The paper fetched a coupon rate of seven percent as the auction committee awarded P8.210 billion worth of the paper out of total tenders of P14.197 billion.
Had the committee settled for a full P8.5 billion award, the paper would have fetched a coupon rate of 7.125 percent which Deputy National Treasurer Eduardo Mendiola said was “unreasonable.”
“We can’t accept higher than seven percent because the rate in the secondary market is seven percent,” Mendiola told reporters after the auction.
He said the auction committee was “surprised” with the behavior of the market. “Maybe they are not so interested in the seven-year tenor,” Mendiola said.
Yesterday’s auction marked the Treasury’s last auction for the first quarter of the year.
While the final figures are not yet available, Mendiola said the committee has completed its financing requirements for the first quarter of the year through the auction of Treasury bills (T-bills) and bonds and over-the-counter sale.

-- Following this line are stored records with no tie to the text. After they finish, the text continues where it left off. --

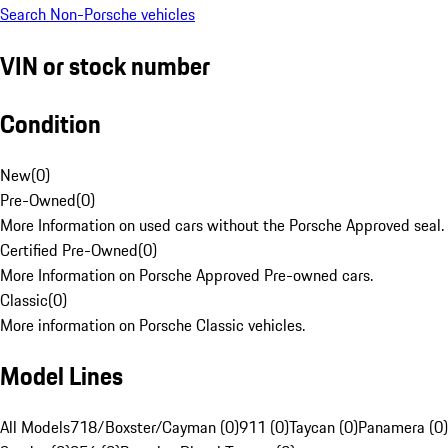
Search Non-Porsche vehicles
VIN or stock number
Condition
New
(
0
)
Pre-Owned
(
0
)
More Information on used cars without the Porsche Approved seal.
Certified Pre-Owned
(
0
)
More Information on Porsche Approved Pre-owned cars.
Classic
(
0
)
More information on Porsche Classic vehicles.
Model Lines
All Models
718/Boxster/Cayman (0)
911 (0)
Taycan (0)
Panamera (0)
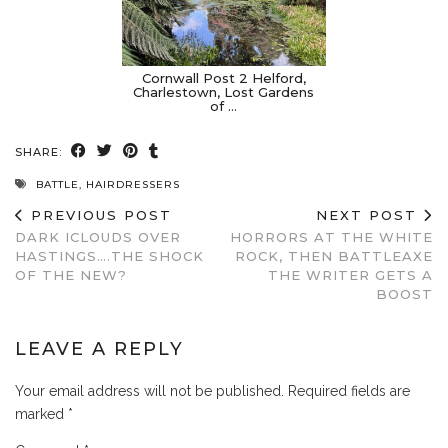
Cornwall Post 2 Helford,
Charlestown, Lost Gardens
of …
SHARE:
BATTLE
,
HAIRDRESSERS
PREVIOUS POST
NEXT POST
DARK ICLOUDS OVER
HORRORS AT THE WHITE
HASTINGS….THE SHOCK
ROCK, THEN BATTLEAXE
OF THE NEW?
THE WRITER GETS A
BOOST
LEAVE A REPLY
Your email address will not be published.
Required fields are
marked
*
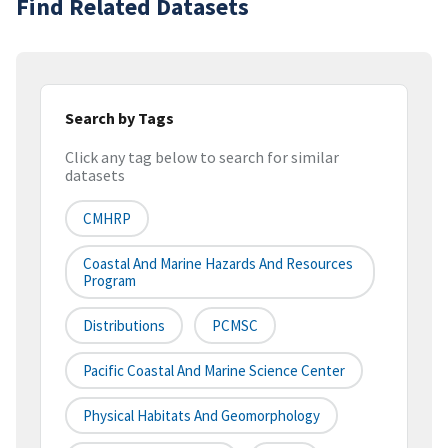
Find Related Datasets
Search by Tags
Click any tag below to search for similar
datasets
CMHRP
Coastal And Marine Hazards And Resources
Program
Distributions
PCMSC
Pacific Coastal And Marine Science Center
Physical Habitats And Geomorphology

In the first three months of the year, the government had programmed to issue P110.5 billion worth of T-bills and bonds.
Mendiola said that while the Treasury rejected some bids during the quarter, it also sold debt papers through its over-the-counter facility, offsetting some of the rejections.
For the second quarter, the government has a borrowing program of P107 billion, lower than the first quarter program.
Officials said this is to make room for the planned retail treasury bonds for overseas Filipino workers (OFWs).
Mendiola said the RTB sale would likely happen in the last week of April or after the scheduled financial literacy briefings for OFWs in the second and third week of next month.
The briefings will be held in some parts of Europe such as Italy and Spain, in the US, Middle East and Asia including Hong Kong.
The government is eyeing to sell $500 million to $1 billion in bonds, 20 percent of which would be for retail investors and 80 percent for institutional lenders.
To be considered retail, the amount can be anywhere from $100 to $100,000.
Overseas Filipinos who would be investing in the paper are exempt from paying the 20-percent tax on interest income, Mendiola said.